▶ **Action item**
Below are some entries. Repeat exactly the lines from the one with "(Datum/Uhrzeit) ist angegeben." through the one with "Vässla Pedal", and only those.

▶ **Data excerpts**
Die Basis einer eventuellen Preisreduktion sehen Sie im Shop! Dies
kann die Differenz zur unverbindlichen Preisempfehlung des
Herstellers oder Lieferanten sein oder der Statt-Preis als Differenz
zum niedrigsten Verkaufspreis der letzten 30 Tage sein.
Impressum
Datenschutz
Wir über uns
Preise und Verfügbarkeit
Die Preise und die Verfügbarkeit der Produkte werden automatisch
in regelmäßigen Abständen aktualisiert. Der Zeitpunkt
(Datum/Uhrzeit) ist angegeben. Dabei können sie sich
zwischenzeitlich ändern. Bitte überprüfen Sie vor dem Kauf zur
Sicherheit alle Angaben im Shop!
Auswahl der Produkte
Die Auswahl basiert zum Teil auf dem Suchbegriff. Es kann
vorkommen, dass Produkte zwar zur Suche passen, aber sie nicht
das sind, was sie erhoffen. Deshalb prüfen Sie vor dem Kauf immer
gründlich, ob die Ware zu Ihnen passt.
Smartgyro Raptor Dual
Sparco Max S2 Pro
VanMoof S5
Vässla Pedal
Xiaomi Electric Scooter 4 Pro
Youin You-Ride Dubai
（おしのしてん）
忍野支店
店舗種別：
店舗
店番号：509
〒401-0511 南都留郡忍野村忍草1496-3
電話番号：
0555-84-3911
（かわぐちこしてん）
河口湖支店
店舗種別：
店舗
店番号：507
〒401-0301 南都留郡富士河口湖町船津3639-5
--
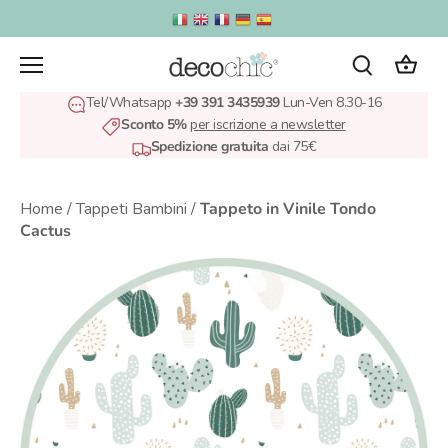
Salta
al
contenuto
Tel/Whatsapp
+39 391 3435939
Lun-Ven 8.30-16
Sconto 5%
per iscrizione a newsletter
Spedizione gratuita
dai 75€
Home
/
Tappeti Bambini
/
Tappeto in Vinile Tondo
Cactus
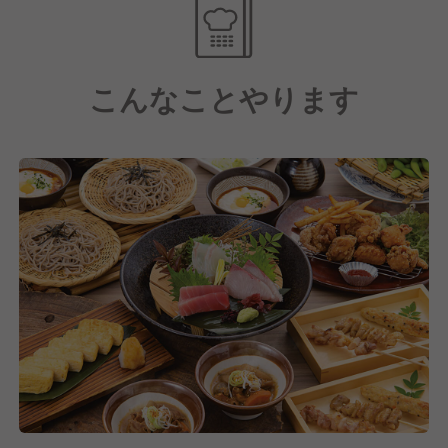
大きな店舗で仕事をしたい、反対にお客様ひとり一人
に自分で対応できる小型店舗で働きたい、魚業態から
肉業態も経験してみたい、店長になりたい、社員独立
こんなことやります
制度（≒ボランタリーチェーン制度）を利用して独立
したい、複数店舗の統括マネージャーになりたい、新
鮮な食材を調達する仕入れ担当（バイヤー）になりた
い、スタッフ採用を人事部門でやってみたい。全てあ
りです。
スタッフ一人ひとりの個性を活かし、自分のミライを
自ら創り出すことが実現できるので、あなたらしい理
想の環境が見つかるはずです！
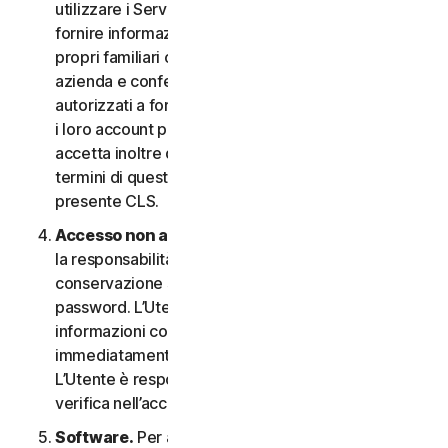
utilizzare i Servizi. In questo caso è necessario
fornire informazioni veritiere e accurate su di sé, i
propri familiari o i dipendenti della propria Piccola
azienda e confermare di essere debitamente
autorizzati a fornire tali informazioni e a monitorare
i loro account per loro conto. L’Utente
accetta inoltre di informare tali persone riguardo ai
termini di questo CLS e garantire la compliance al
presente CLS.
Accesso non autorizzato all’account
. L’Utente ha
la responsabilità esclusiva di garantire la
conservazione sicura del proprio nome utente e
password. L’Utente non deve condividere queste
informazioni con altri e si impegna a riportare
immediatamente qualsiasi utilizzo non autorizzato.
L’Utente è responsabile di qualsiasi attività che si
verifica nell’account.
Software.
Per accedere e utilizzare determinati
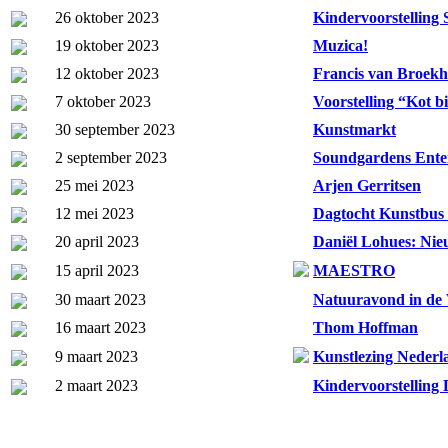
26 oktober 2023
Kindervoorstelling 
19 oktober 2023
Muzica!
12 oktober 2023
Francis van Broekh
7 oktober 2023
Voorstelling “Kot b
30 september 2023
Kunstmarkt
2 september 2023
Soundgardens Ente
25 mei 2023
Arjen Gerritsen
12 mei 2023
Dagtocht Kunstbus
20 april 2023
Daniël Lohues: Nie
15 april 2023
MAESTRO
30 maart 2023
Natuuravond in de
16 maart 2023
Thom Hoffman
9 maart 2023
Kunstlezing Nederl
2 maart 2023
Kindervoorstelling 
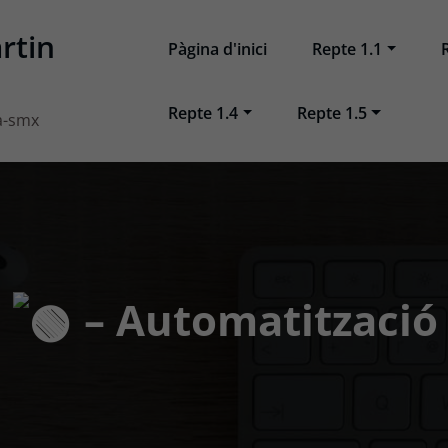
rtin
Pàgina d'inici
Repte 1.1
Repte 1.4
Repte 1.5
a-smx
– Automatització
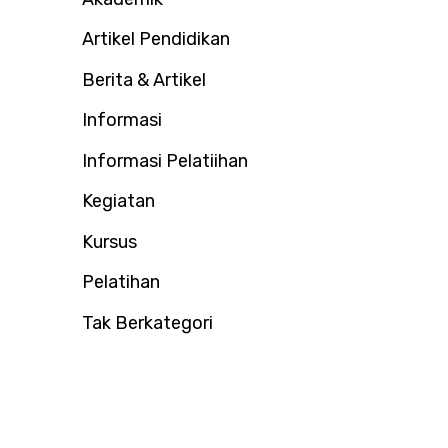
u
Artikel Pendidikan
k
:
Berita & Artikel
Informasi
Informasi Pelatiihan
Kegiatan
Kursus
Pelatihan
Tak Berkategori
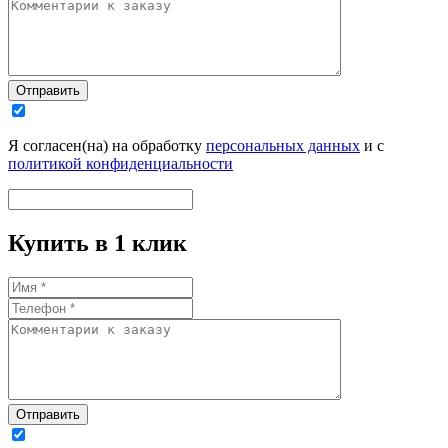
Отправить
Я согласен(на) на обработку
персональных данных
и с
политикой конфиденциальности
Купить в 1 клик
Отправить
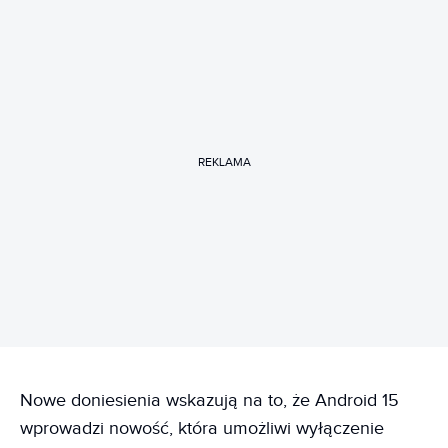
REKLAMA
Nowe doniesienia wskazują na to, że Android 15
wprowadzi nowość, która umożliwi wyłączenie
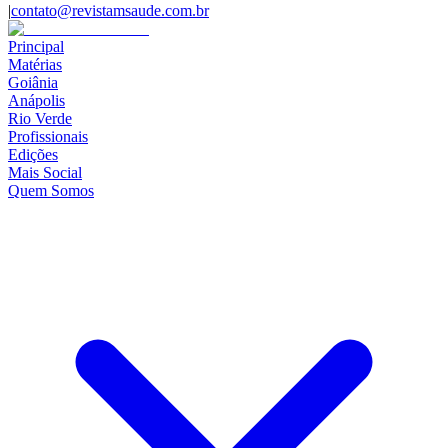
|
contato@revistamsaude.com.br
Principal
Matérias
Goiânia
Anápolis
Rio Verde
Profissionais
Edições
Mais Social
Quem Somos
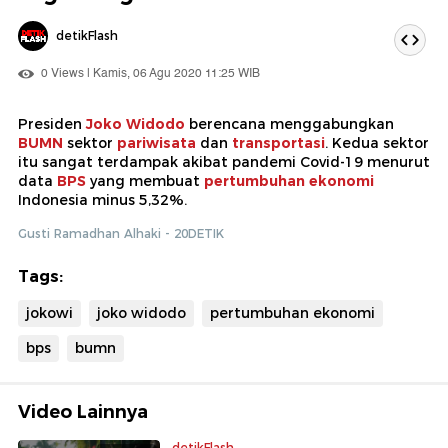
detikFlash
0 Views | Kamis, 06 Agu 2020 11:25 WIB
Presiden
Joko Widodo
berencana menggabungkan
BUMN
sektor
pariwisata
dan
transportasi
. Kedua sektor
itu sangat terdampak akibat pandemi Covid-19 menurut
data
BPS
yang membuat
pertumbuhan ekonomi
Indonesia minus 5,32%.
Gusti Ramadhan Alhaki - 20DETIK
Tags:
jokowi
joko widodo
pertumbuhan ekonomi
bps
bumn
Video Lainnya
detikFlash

▶ **Written solution**
(Datum/Uhrzeit) ist angegeben. Dabei können sie sich
zwischenzeitlich ändern. Bitte überprüfen Sie vor dem Kauf zur
Sicherheit alle Angaben im Shop!
Auswahl der Produkte
Die Auswahl basiert zum Teil auf dem Suchbegriff. Es kann
vorkommen, dass Produkte zwar zur Suche passen, aber sie nicht
das sind, was sie erhoffen. Deshalb prüfen Sie vor dem Kauf immer
gründlich, ob die Ware zu Ihnen passt.
Smartgyro Raptor Dual
Sparco Max S2 Pro
VanMoof S5
Vässla Pedal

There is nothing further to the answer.